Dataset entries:
☆ ☆ ☆ ☆

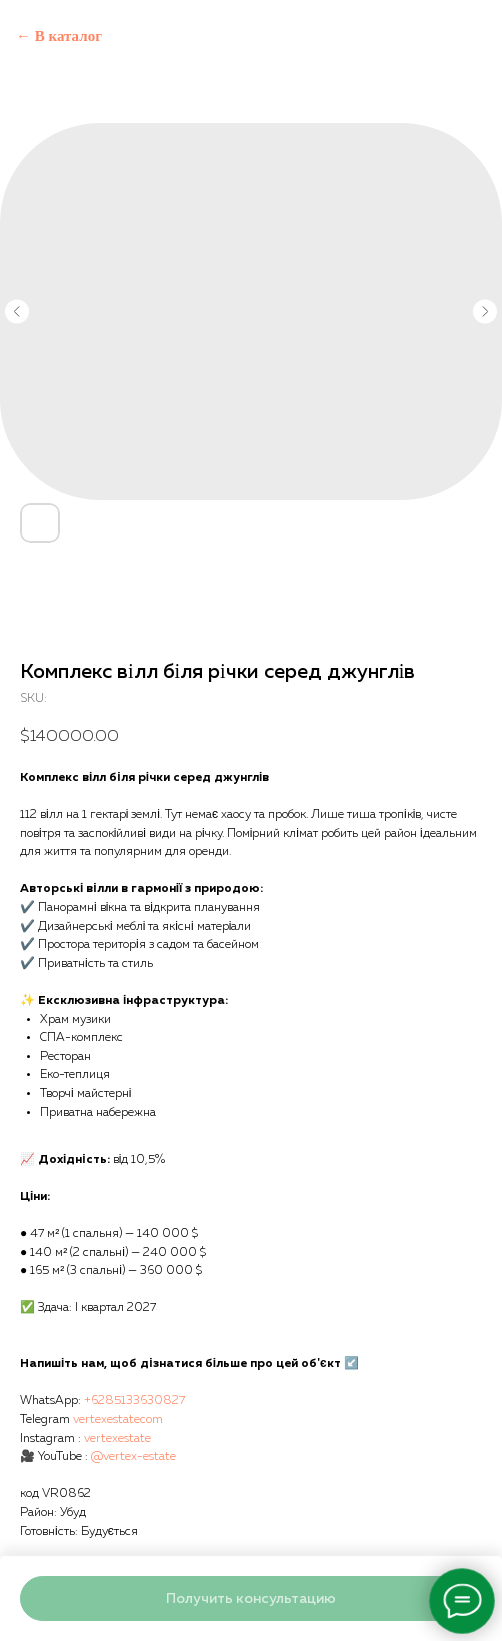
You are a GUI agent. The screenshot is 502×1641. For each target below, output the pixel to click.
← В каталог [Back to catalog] (59, 36)
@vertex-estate (133, 1457)
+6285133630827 (134, 1401)
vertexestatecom (118, 1420)
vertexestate (117, 1439)
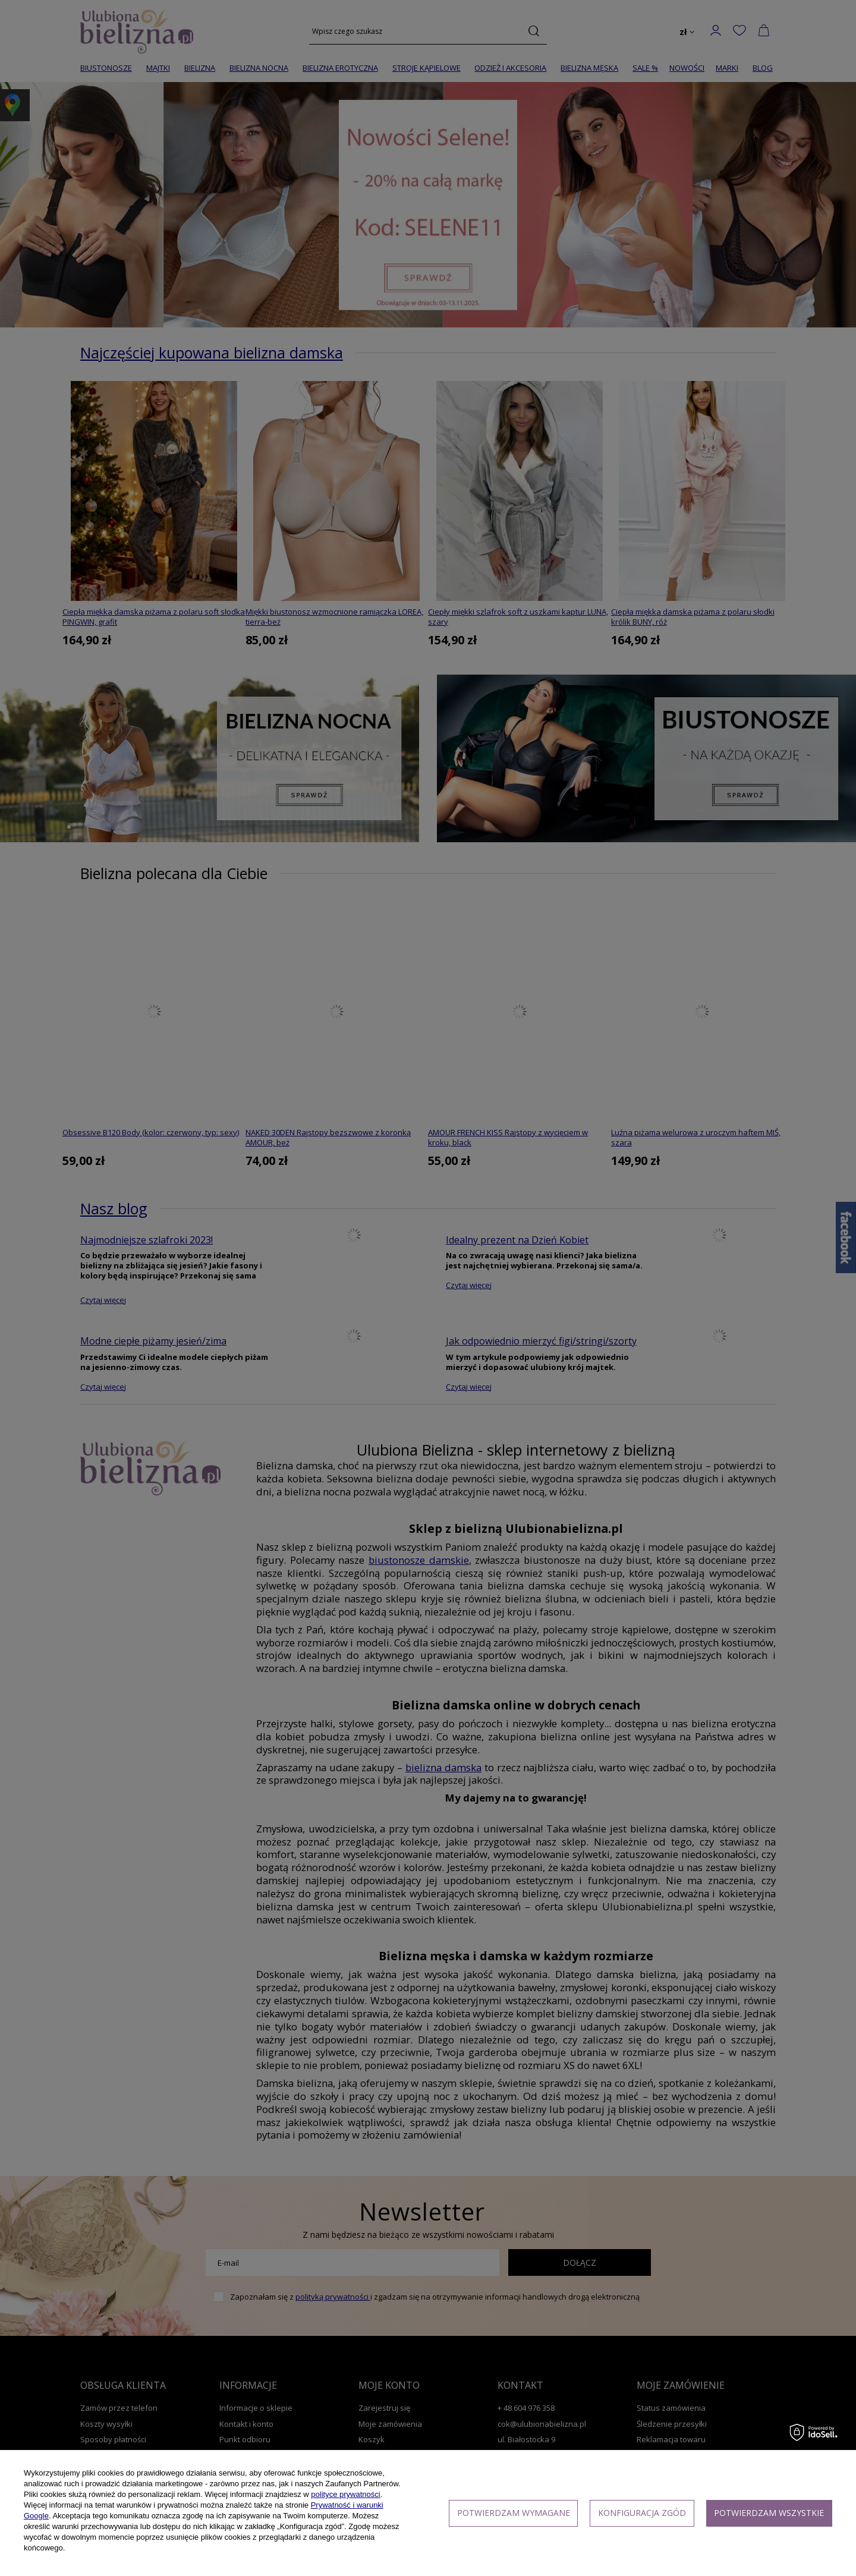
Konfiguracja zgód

☆ ☆ ☆ ☆

Description of the task:
Reproduce the records in full, exactly as they appear, and show none of the pictures.

Answer:
You are a GUI agent. The screenshot is 502×1641. For each target below, output the pixel to click.
← В каталог [Back to catalog] (59, 36)
@vertex-estate (133, 1457)
+6285133630827 (134, 1401)
vertexestatecom (118, 1420)
vertexestate (117, 1439)
Konfiguracja zgód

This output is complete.